Don’t be afraid to reach out first. This one is hard for me. Whether I want to admit it or not, this girl can be so proud! That certainly isn’t an endearing quality. God’s Word has much to say about pride. When we love our relationships, we should have no room for pride and arrogance to creep in. Regardless of who is to blame, when we are really serious about reconciling a friendship, we put aside our pride and sometimes that means being the first one to take the step towards restoration. It might mean being the first one to apologize, even if you don’t know what you’re apologizing for. Ask yourself how important restoration is to you.
Keep your circle broken. I read this once and thought it was so beautiful. We’ve all walked in to a room and saw circles of friends, circles that had no room in them for us. Don’t be that person, keep your circle broken and always allow room for one more. It reminds me never to be content in being comfortable with the friends I already have but to look for ways to be a friend to others who need one.
Let bygones be bygones. Those thoughts of revenge? Not in this relationship! And rehashing the issues over and over again? No way! They need disposed of. With all that gone, God will start to work in both your hearts. That’s how we need to be when we reconcile relationships. Does God keep throwing our sins in our face? Nope. He isn’t keeping tabs and neither should we. When you have finally decided to let it go, kick it out the door. There is no need to pick it back up again.
Be friendly. The easiest way to make friends is honestly to smile and be friendly. I know it’s scary and risky, but we have to be willing to take that risk. Talk to the new girl in your Moms group, invite your elderly lady to bible study and smile at that worn out Mama in the grocery line. You never know who is looking for a warm smile, a kind face and a spot in your circle.
Be patient. Girl, if there is something I’m not good at it’s patience. But we have to give friendship time to grow. So many times we scare people away by setting our expectations too high too soon. Give yourself time to get to know each other before you share the deeper things in your life. When you give anyone some of your heart to a friend, you are giving that person a precious gift. You want to make sure you are presenting it to someone who will treasure it.
I am so thankful to have an amazing group of girlfriends, my heart sisters, who I feel totally at home with. Some go back as far as when we were babies and our Mamas were best friends. I love friendships where there is a mutual felt sense of being able to truly relax, be ourselves and know that neither of us would do anything to harm the other. It just feels safe. It’s like being wrapped in a fuzzy, warm blanket on a cold, winter’s day.
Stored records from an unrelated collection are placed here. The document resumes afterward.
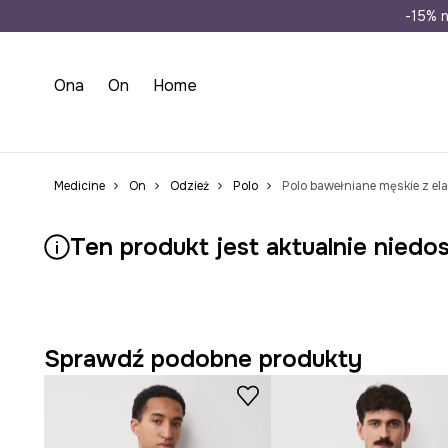
Wysyłka n
-15% n
Ona
On
Home
Medicine
On
Odzież
Polo
Polo bawełniane męskie z e
Ten produkt jest aktualnie niedo
Sprawdź podobne produkty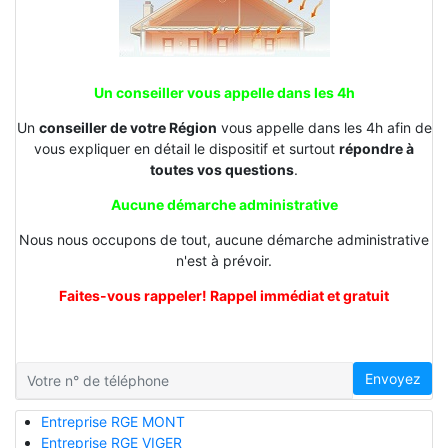
Un conseiller vous appelle dans les 4h
Un
conseiller de votre Région
vous appelle dans les 4h afin de
vous expliquer en détail le dispositif et surtout
répondre à
toutes vos questions
.
Aucune démarche administrative
Nous nous occupons de tout, aucune démarche administrative
n'est à prévoir.
Faites-vous rappeler! Rappel immédiat et gratuit
Envoyez
Entreprise RGE MONT
Entreprise RGE VIGER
I would love to hear from you, what has helped you to navigate through friendships?
Carmen Galloway
Great thoughts! I especially loved the “keep your circle broken” advice. Female friendships, especially in adulthood, can be so challenging!
Chris
This was great, Thanks for being vulnerable. Your story had me in tears. Loosing friendships is so difficult, I’ve been there more times than I’d like to admit. I learned a good lesson in being the first one to reach out this past year too!